The past, as seen through art, is a highly curated thing. To try to dispel the cloud of beauty surrounding it is to make oneself mentally exhausted, but it seems to be the very thing to which Neo Rauch and Michaël Borremans aspire in their new exhibitions at New York’s David Zwirner gallery. In both cases, the uncanny past of folktales and distorted memory is the subject: self-harm and bad conscience go toe-to-toe in these shows, with the invisible specter of the devil at the center.

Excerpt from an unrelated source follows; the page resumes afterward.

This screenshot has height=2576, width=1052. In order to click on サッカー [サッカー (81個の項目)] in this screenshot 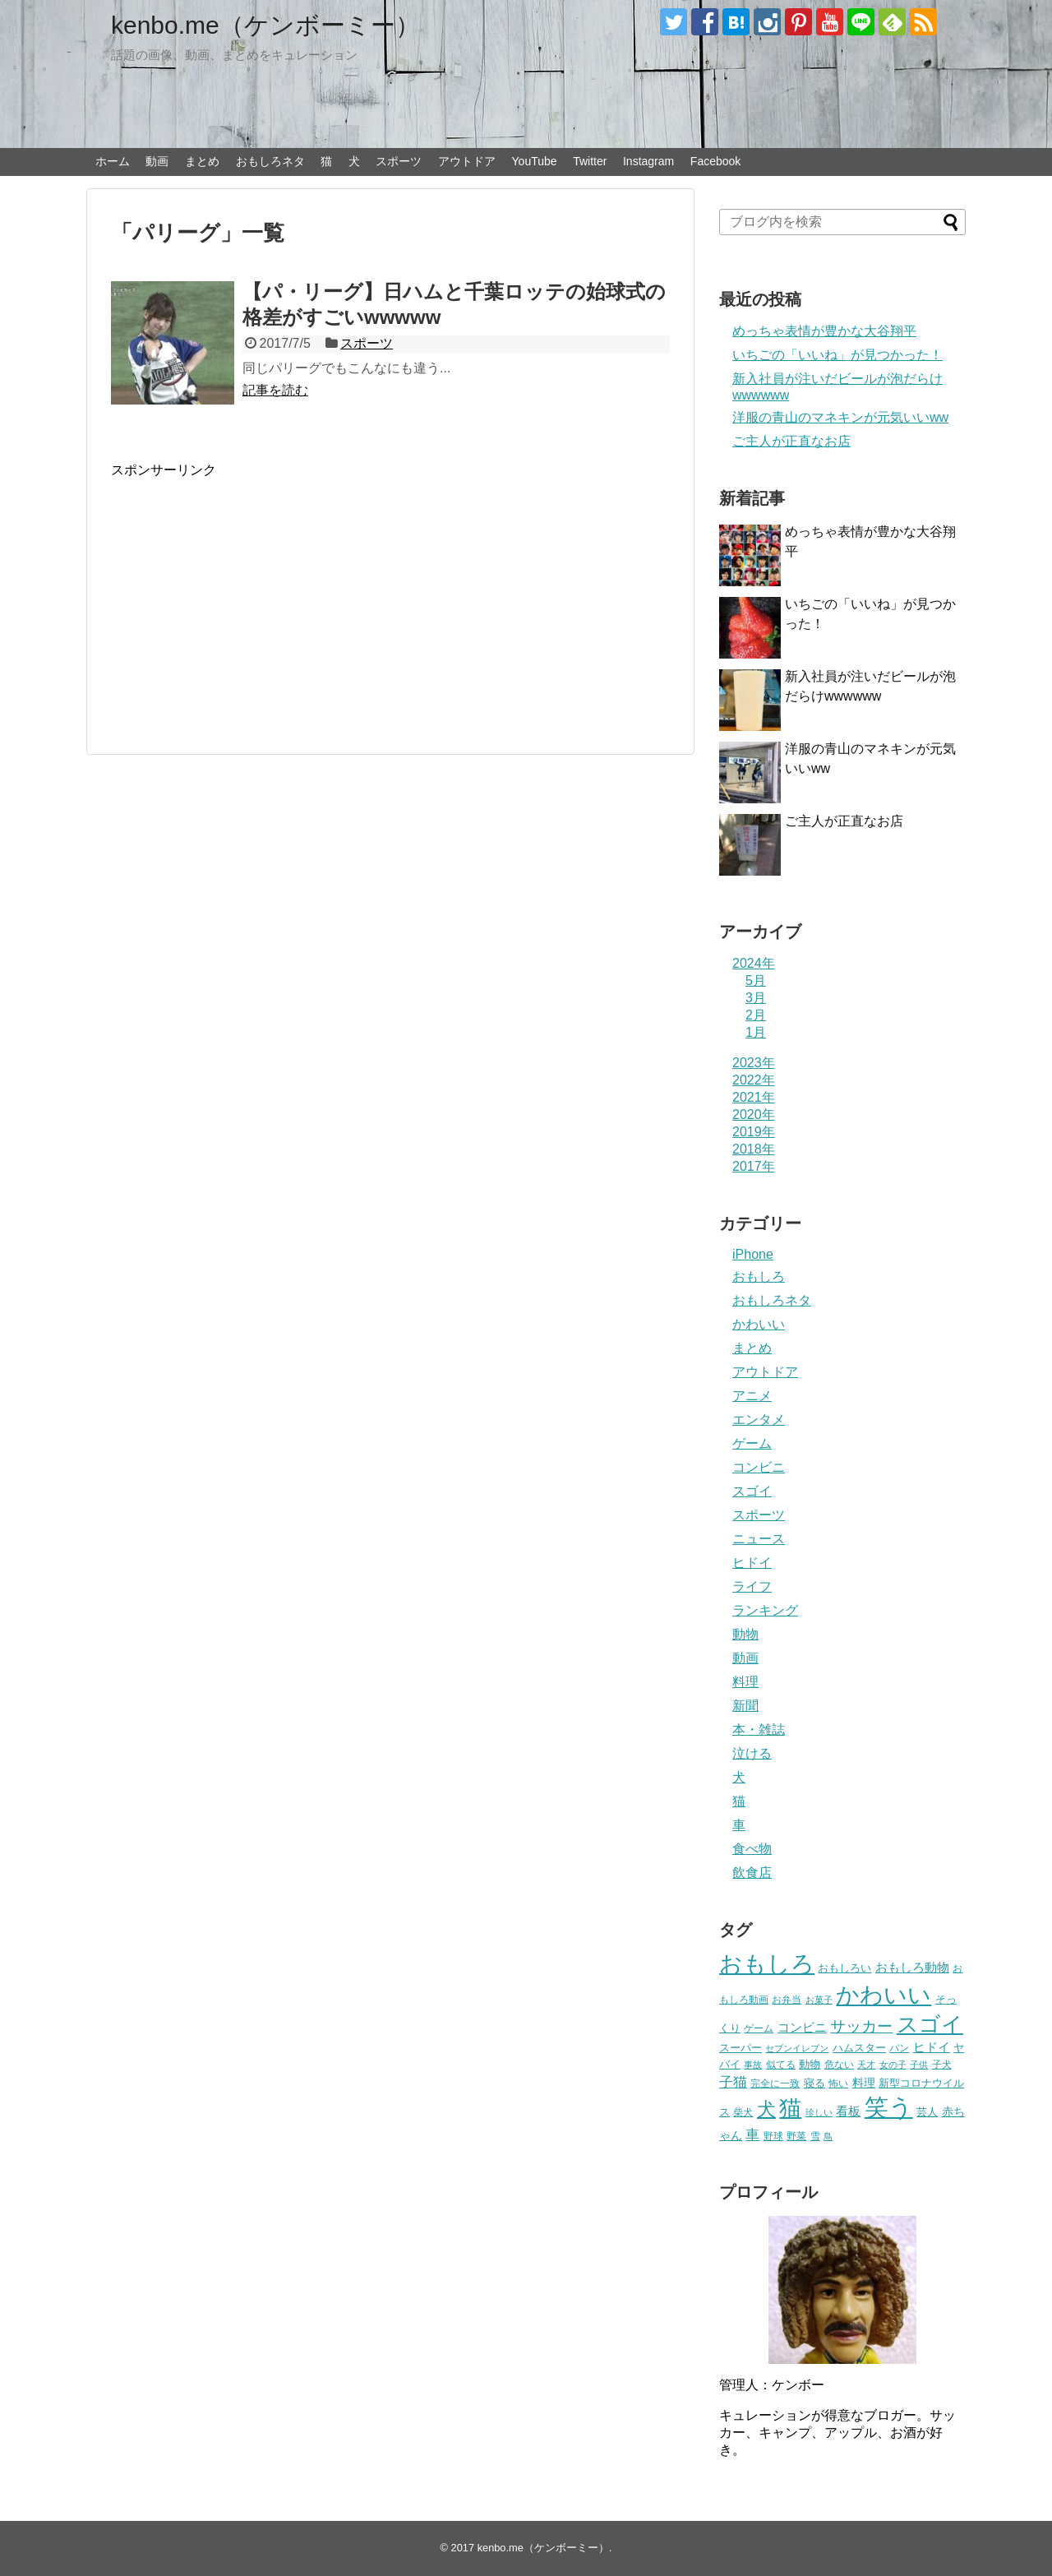 , I will do `click(861, 2026)`.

In Borremans’ fourth solo show at Zwirner, this one titled The Devil’s Dress, mournful figures are painted in a rusty palette, holding ducks, dripping blood, and generally looking troubled. The scenes he depicts are still but disturbed, as is the onset of violence. His paintings can only be described as cinematic—in them, one seems to see not only the subject in one time period, in one frame, but also a whirlwind of action and motive surrounding the still image.
Of the many ambiguities in Borremans’ new series of paintings, time is the most obtuse. Even the nudes have a feeling of being out of the past, and every subject gives the impression of being caught very much in media res, the “res” in most cases totally elusive. A child holds in his breath in the Jan Gossart-ish “The Wind.” In “The Loan,” a girl in an early 20th-century party dress stands poised as if on the brink of a jump, a string around her neck, to which no head is attached. “The Wooden Skirt” shows a young girl with her hand outstretched, a few drops of blood falling from it, and an ambiguous hint of self-harm.

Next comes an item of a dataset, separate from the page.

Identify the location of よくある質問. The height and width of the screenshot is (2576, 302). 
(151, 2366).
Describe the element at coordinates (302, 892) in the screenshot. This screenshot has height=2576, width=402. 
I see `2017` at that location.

While German artist Rauch has left off film-making altogether with Heilstätten, a bizarre series that tells roughly six stories per image, heedless of the need for any depth or incongruity between them—neon everywhere, and scenes so bizarre as to beg description. If they could be described, “surreal” wouldn’t say it quite as well as “anti-real.” The paintings work, despite their weirdness, in the way of political caricature and fairy tales; that is, visual obviousness takes the place of thematic discretion. They are interesting to see, if only because the mind works so hard to piece together a narrative out of them, eventually giving up and realizing that perhaps their point is for the mind to struggle rather than be sedated. “Fundgrube,” for example, shows people in early-century dress trying to shift a futuristic metal machine, while women handle a life-sized bird in the background; in “Türme,” meanwhile, men in peasant dress attempt to feed a rhinoceros-like beast.

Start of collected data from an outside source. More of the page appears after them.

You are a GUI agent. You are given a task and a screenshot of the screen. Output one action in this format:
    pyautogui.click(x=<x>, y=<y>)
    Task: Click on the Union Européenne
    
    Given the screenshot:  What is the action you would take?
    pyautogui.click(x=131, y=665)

Birds in general are to Rauch what ducks seem to be to Borremans: a handy piece of symbolism, consistently intriguing and arguably necessary. But art, of course, is not about necessity. The devil is present to oversee the signing of a document in “Pakt,” while “Heilstätten” shows a town cut in slices, a sort of kaleidoscopic series of scenes that may or may not be documenting the same character as he is helped home, attacked by snakes, and visiting the lavatory. It could be anything from a drunken night out to a retelling of a lesser-known biblical episode. Disparate elements can never seem that disparate, because (one feels) after staring long enough at Rauch’s vision of the world that disorientation is reality, whether it comes via dreams, drink, misunderstanding, or madness. In his new work, as in Borremans’, motive is the mystery. The desire for context is the thing that keeps us looking.
Michaël Borremans’ The Devil’s Dress and Neo Rauch’s Heilstätten are on display until December 17 at David Zwirner.